My husband just had a medical checkup and the doctor says not only is he in fantastic health, he is healthier than he was ten years ago. Being a very kindly and appreciative partner, this is being credited to the fact I make bento for his lunches. Now, you know how I laugh at the whole And It’s GOOD for You, Too! attitude towards hobbies, but I found that cute.
So, today’s magic, immortality-granting bento is pasta, chicken drumstick and some veggies. No fruit, because I’ve been lazy and haven’t been shopping.
But that thing about not having been shopping? That’s something that has a lot to do with how I approach the whole bento aesthetic.
Sure, you can have the perfect containers, and make the perfect recipes and make some perfectly beautiful food art. I’ve done some cute food art myself — piggie onigiri, seascapes and all kinds of stuff. It’s fun.

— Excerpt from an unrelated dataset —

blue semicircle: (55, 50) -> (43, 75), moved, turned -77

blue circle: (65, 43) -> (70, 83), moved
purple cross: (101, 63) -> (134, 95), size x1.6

But even non-perfect can be kinda cool, if you put a little thought into presentation. Again, I used Gladware containers to make these bento. In addition, a lot of the bento included leftovers. Yes, I paid attention to color and presentation, but these meals were not planned. They were put together with what I have on hand. Yes, I regularly have fresh veggies on hand, but so should anyone if they can swing it.
I’ve been presenting these to show that while yes, the cute Japanese boxes are fun, and making Japanese food for your bento is also fun (Onigiri are awesome), Gladware and Western-style food works just fine. If you want to make bento, you’re really only limited by your imagination, not your pocketbook.
I’m not the only one who seems to have given up on the cute little boxes without having given up on bento, though. Many people on the Lunchinabox forums have bemoaned the expense of the well-sealed, sturdy, microwavable bento-specific box and are turning to Rubbermaid, Tupperware and especially Lock-n-lock boxes. They’re not as pretty, but they’re sturdier and cheaper.